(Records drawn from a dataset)
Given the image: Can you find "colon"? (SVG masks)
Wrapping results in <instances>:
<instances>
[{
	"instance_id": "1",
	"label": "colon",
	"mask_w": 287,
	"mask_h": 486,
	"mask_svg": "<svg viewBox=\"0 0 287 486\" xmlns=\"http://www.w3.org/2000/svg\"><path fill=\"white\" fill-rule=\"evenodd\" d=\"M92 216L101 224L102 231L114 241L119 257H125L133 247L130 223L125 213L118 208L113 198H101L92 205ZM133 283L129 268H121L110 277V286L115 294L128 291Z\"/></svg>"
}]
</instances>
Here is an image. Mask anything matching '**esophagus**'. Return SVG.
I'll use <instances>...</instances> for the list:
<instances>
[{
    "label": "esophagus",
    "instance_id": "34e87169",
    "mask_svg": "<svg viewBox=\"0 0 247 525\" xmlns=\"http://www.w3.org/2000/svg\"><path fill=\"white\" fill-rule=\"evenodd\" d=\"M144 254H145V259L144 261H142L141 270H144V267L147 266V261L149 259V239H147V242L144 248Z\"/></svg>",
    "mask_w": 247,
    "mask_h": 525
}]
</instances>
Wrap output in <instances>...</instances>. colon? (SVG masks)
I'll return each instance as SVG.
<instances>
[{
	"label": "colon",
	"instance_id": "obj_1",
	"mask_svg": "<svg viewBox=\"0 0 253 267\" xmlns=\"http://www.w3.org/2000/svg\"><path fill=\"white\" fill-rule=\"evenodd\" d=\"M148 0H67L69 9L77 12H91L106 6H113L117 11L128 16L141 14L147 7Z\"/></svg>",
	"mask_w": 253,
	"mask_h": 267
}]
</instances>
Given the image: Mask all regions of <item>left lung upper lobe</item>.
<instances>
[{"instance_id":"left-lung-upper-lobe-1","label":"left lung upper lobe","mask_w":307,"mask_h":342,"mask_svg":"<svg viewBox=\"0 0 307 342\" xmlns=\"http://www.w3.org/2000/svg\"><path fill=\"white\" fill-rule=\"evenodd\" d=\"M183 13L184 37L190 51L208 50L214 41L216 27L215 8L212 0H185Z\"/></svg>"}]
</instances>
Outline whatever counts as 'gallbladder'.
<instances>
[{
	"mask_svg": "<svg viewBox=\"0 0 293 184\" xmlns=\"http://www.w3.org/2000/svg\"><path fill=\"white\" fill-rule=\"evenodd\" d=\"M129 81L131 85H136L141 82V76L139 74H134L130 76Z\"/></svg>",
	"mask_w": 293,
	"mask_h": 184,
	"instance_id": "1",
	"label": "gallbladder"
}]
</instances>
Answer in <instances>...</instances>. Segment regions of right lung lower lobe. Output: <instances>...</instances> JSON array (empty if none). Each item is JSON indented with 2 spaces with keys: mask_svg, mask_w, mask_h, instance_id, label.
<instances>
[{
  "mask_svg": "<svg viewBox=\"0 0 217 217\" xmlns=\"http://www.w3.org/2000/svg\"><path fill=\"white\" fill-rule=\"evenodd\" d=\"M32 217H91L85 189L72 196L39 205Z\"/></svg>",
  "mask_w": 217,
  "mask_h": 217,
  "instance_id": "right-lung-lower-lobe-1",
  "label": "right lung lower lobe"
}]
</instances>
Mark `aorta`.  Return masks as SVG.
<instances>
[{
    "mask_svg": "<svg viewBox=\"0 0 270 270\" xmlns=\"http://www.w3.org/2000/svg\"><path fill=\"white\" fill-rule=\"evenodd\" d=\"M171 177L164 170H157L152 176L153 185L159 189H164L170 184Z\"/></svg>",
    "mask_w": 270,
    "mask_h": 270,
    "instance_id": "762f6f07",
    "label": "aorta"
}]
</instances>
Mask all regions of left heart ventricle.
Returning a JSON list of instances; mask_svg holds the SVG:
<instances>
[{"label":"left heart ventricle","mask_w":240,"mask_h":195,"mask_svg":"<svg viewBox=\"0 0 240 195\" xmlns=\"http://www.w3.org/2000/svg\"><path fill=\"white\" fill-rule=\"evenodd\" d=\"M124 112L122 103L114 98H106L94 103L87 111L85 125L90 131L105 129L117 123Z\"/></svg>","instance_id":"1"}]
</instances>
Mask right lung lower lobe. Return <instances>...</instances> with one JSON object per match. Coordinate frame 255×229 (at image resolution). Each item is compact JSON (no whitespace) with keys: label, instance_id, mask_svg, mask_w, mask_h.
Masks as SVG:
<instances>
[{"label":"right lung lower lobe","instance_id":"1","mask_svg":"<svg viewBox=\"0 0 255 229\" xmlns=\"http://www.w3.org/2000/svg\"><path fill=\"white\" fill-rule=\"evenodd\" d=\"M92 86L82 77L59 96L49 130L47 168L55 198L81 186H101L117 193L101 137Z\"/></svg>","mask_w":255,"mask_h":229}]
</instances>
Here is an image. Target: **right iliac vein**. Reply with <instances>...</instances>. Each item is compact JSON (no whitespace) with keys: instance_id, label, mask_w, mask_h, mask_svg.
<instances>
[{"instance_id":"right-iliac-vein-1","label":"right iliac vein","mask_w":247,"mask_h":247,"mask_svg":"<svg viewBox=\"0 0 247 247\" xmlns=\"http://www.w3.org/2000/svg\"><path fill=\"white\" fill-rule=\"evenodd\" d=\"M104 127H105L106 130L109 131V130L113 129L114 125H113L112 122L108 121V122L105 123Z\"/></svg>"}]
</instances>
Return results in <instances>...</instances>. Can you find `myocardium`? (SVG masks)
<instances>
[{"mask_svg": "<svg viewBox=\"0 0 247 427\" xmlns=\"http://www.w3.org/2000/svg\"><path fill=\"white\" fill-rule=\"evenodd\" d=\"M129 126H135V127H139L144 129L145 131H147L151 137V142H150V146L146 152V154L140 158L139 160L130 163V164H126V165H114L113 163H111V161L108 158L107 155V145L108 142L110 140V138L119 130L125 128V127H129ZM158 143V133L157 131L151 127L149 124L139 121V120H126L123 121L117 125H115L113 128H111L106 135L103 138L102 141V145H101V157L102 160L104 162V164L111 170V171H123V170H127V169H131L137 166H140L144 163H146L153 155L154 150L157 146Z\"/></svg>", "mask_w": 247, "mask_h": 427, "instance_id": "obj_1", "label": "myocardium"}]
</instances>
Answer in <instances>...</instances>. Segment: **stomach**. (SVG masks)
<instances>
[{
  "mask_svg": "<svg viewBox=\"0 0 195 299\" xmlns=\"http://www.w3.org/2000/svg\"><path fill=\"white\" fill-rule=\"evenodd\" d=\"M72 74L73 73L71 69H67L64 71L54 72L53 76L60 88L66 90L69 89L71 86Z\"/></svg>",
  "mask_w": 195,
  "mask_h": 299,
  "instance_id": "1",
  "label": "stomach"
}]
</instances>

§ **WHAT YOU SHOULD DO**:
Without leaving anything out, transcribe the records above exactly.

§ **OUTPUT**:
Given the image: Can you find "colon"? (SVG masks)
Wrapping results in <instances>:
<instances>
[{
	"instance_id": "1",
	"label": "colon",
	"mask_w": 287,
	"mask_h": 486,
	"mask_svg": "<svg viewBox=\"0 0 287 486\" xmlns=\"http://www.w3.org/2000/svg\"><path fill=\"white\" fill-rule=\"evenodd\" d=\"M92 216L101 224L102 231L114 241L119 257H125L133 247L130 223L125 213L118 208L113 198H101L92 205ZM133 283L129 268H121L110 277V286L115 294L128 291Z\"/></svg>"
}]
</instances>
Here is an image. Mask anything matching '**esophagus**'. Return SVG.
I'll use <instances>...</instances> for the list:
<instances>
[{
    "label": "esophagus",
    "instance_id": "34e87169",
    "mask_svg": "<svg viewBox=\"0 0 247 525\" xmlns=\"http://www.w3.org/2000/svg\"><path fill=\"white\" fill-rule=\"evenodd\" d=\"M144 254H145V259L144 261H142L141 270H144V267L147 266V261L149 259V239H147V242L144 248Z\"/></svg>",
    "mask_w": 247,
    "mask_h": 525
}]
</instances>
Wrap output in <instances>...</instances>. colon? (SVG masks)
I'll return each instance as SVG.
<instances>
[{
	"label": "colon",
	"instance_id": "obj_1",
	"mask_svg": "<svg viewBox=\"0 0 253 267\" xmlns=\"http://www.w3.org/2000/svg\"><path fill=\"white\" fill-rule=\"evenodd\" d=\"M148 0H67L69 9L77 12H91L106 6H113L117 11L128 16L141 14L147 7Z\"/></svg>",
	"mask_w": 253,
	"mask_h": 267
}]
</instances>
Given the image: Mask all regions of <item>left lung upper lobe</item>.
<instances>
[{"instance_id":"left-lung-upper-lobe-1","label":"left lung upper lobe","mask_w":307,"mask_h":342,"mask_svg":"<svg viewBox=\"0 0 307 342\" xmlns=\"http://www.w3.org/2000/svg\"><path fill=\"white\" fill-rule=\"evenodd\" d=\"M183 13L184 37L190 51L208 50L214 41L216 27L215 8L212 0H185Z\"/></svg>"}]
</instances>
Outline whatever counts as 'gallbladder'.
<instances>
[{
	"mask_svg": "<svg viewBox=\"0 0 293 184\" xmlns=\"http://www.w3.org/2000/svg\"><path fill=\"white\" fill-rule=\"evenodd\" d=\"M129 81L131 85H136L141 82V76L139 74H134L130 76Z\"/></svg>",
	"mask_w": 293,
	"mask_h": 184,
	"instance_id": "1",
	"label": "gallbladder"
}]
</instances>
Answer in <instances>...</instances>. Segment regions of right lung lower lobe. Output: <instances>...</instances> JSON array (empty if none). Each item is JSON indented with 2 spaces with keys: mask_svg, mask_w, mask_h, instance_id, label.
<instances>
[{
  "mask_svg": "<svg viewBox=\"0 0 217 217\" xmlns=\"http://www.w3.org/2000/svg\"><path fill=\"white\" fill-rule=\"evenodd\" d=\"M32 217H91L85 189L72 196L39 205Z\"/></svg>",
  "mask_w": 217,
  "mask_h": 217,
  "instance_id": "right-lung-lower-lobe-1",
  "label": "right lung lower lobe"
}]
</instances>
Mark `aorta`.  Return masks as SVG.
<instances>
[{
    "mask_svg": "<svg viewBox=\"0 0 270 270\" xmlns=\"http://www.w3.org/2000/svg\"><path fill=\"white\" fill-rule=\"evenodd\" d=\"M171 177L164 170H157L152 176L153 185L159 189H164L170 184Z\"/></svg>",
    "mask_w": 270,
    "mask_h": 270,
    "instance_id": "762f6f07",
    "label": "aorta"
}]
</instances>
Mask all regions of left heart ventricle.
Returning a JSON list of instances; mask_svg holds the SVG:
<instances>
[{"label":"left heart ventricle","mask_w":240,"mask_h":195,"mask_svg":"<svg viewBox=\"0 0 240 195\" xmlns=\"http://www.w3.org/2000/svg\"><path fill=\"white\" fill-rule=\"evenodd\" d=\"M124 112L122 103L114 98H106L94 103L87 111L85 125L90 131L105 129L117 123Z\"/></svg>","instance_id":"1"}]
</instances>
Mask right lung lower lobe. Return <instances>...</instances> with one JSON object per match. Coordinate frame 255×229 (at image resolution). Each item is compact JSON (no whitespace) with keys: label, instance_id, mask_svg, mask_w, mask_h.
Masks as SVG:
<instances>
[{"label":"right lung lower lobe","instance_id":"1","mask_svg":"<svg viewBox=\"0 0 255 229\" xmlns=\"http://www.w3.org/2000/svg\"><path fill=\"white\" fill-rule=\"evenodd\" d=\"M92 86L82 77L59 96L49 130L47 168L55 198L81 186H101L117 193L101 137Z\"/></svg>","mask_w":255,"mask_h":229}]
</instances>
Here is an image. Target: **right iliac vein**. Reply with <instances>...</instances>. Each item is compact JSON (no whitespace) with keys: instance_id, label, mask_w, mask_h, mask_svg.
<instances>
[{"instance_id":"right-iliac-vein-1","label":"right iliac vein","mask_w":247,"mask_h":247,"mask_svg":"<svg viewBox=\"0 0 247 247\" xmlns=\"http://www.w3.org/2000/svg\"><path fill=\"white\" fill-rule=\"evenodd\" d=\"M104 127H105L106 130L109 131V130L113 129L114 125H113L112 122L108 121V122L105 123Z\"/></svg>"}]
</instances>
Return results in <instances>...</instances>. Can you find `myocardium`? (SVG masks)
<instances>
[{"mask_svg": "<svg viewBox=\"0 0 247 427\" xmlns=\"http://www.w3.org/2000/svg\"><path fill=\"white\" fill-rule=\"evenodd\" d=\"M129 126H135V127H139L144 129L145 131H147L151 137V142H150V146L146 152V154L140 158L139 160L130 163V164H126V165H114L113 163H111V161L108 158L107 155V145L108 142L110 140V138L119 130L125 128V127H129ZM158 143V133L157 131L151 127L149 124L139 121V120H126L123 121L117 125H115L113 128H111L106 135L103 138L102 141V145H101V157L102 160L104 162V164L111 170V171H123V170H127V169H131L137 166H140L144 163H146L153 155L154 150L157 146Z\"/></svg>", "mask_w": 247, "mask_h": 427, "instance_id": "obj_1", "label": "myocardium"}]
</instances>
Answer in <instances>...</instances>. Segment: **stomach**. (SVG masks)
<instances>
[{
  "mask_svg": "<svg viewBox=\"0 0 195 299\" xmlns=\"http://www.w3.org/2000/svg\"><path fill=\"white\" fill-rule=\"evenodd\" d=\"M72 74L73 73L71 69H67L64 71L54 72L53 76L60 88L66 90L69 89L71 86Z\"/></svg>",
  "mask_w": 195,
  "mask_h": 299,
  "instance_id": "1",
  "label": "stomach"
}]
</instances>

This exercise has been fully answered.